[Collected data]

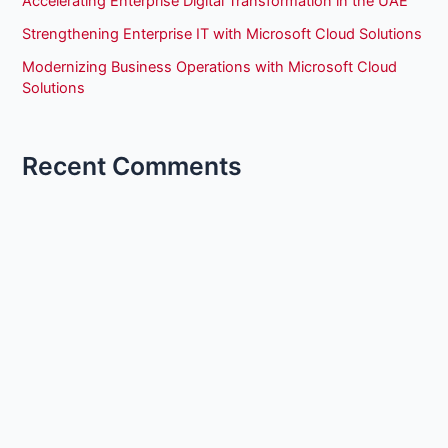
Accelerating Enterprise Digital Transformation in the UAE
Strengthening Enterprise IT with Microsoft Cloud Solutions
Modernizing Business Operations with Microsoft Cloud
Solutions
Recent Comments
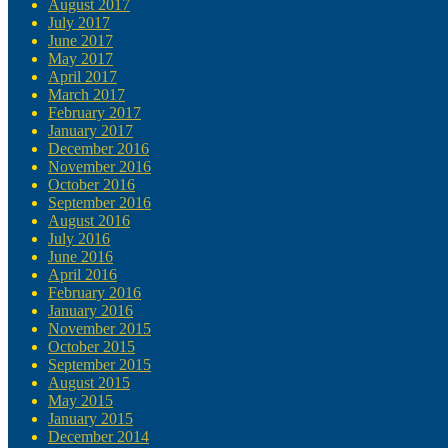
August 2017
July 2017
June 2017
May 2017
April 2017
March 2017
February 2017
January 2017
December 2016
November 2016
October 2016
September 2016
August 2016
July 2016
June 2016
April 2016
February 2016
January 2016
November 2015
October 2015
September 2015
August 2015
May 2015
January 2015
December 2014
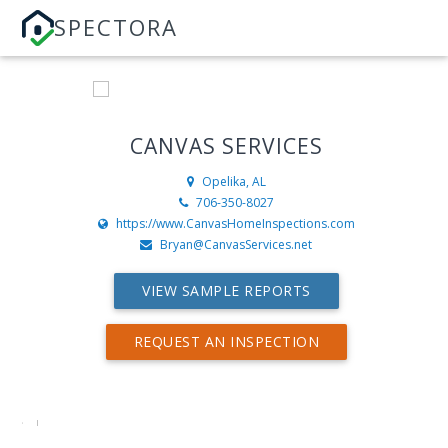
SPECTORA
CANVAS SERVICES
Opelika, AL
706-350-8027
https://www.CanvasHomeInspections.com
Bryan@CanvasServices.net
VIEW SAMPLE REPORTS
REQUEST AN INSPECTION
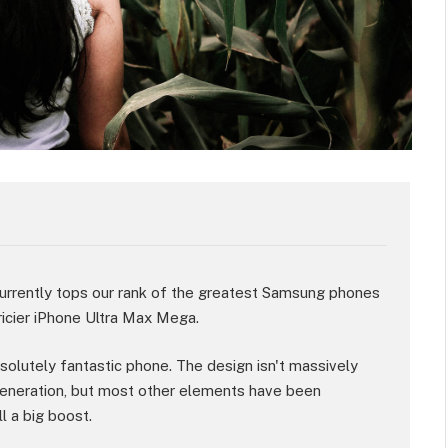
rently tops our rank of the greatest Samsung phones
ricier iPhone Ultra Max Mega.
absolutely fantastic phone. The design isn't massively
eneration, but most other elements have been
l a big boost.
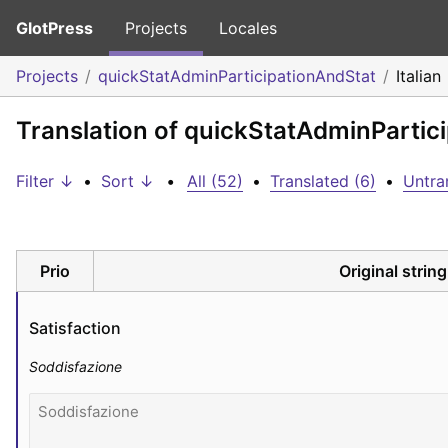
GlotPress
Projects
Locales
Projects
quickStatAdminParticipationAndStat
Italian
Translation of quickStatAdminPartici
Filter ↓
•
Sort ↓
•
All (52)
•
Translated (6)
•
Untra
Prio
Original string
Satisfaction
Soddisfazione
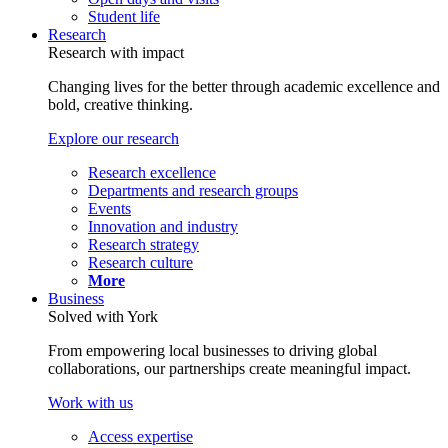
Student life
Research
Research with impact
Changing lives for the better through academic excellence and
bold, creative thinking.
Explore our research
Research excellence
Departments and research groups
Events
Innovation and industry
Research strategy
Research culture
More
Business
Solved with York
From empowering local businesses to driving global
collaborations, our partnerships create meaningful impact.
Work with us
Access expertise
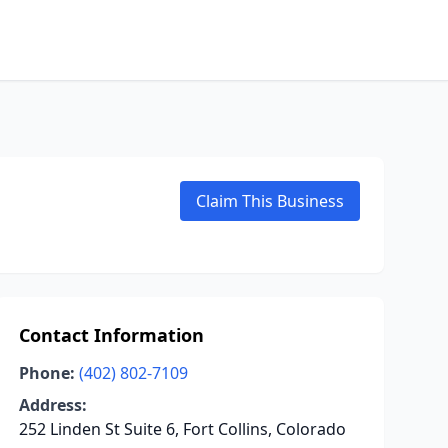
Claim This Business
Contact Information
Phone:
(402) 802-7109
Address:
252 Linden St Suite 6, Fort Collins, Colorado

What you should do =>
The records above should be returned exactly, with only their pictures held back.

Exercise answer =>
Accelerating Enterprise Digital Transformation in the UAE
Strengthening Enterprise IT with Microsoft Cloud Solutions
Modernizing Business Operations with Microsoft Cloud
Solutions
Recent Comments
August 2017
July 2017
June 2017
May 2017
April 2017
March 2017
February 2017
January 2017
December 2016
November 2016
October 2016
September 2016
August 2016
July 2016
June 2016
April 2016
February 2016
January 2016
November 2015
October 2015
September 2015
August 2015
May 2015
January 2015
December 2014
SPECTORA
CANVAS SERVICES
Opelika, AL
706-350-8027
https://www.CanvasHomeInspections.com
Bryan@CanvasServices.net
VIEW SAMPLE REPORTS
REQUEST AN INSPECTION
rently tops our rank of the greatest Samsung phones
ricier iPhone Ultra Max Mega.
absolutely fantastic phone. The design isn't massively
eneration, but most other elements have been
l a big boost.
GlotPress
Projects
Locales
Projects
quickStatAdminParticipationAndStat
Italian
Translation of quickStatAdminPartici
Filter ↓
•
Sort ↓
•
All (52)
•
Translated (6)
•
Untra
Prio
Original string
Satisfaction
Soddisfazione
Student life
Research
Research with impact
Changing lives for the better through academic excellence and
bold, creative thinking.
Explore our research
Research excellence
Departments and research groups
Events
Innovation and industry
Research strategy
Research culture
More
Business
Solved with York
From empowering local businesses to driving global
collaborations, our partnerships create meaningful impact.
Work with us
Access expertise
Claim This Business
Contact Information
Phone:
(402) 802-7109
Address:
252 Linden St Suite 6, Fort Collins, Colorado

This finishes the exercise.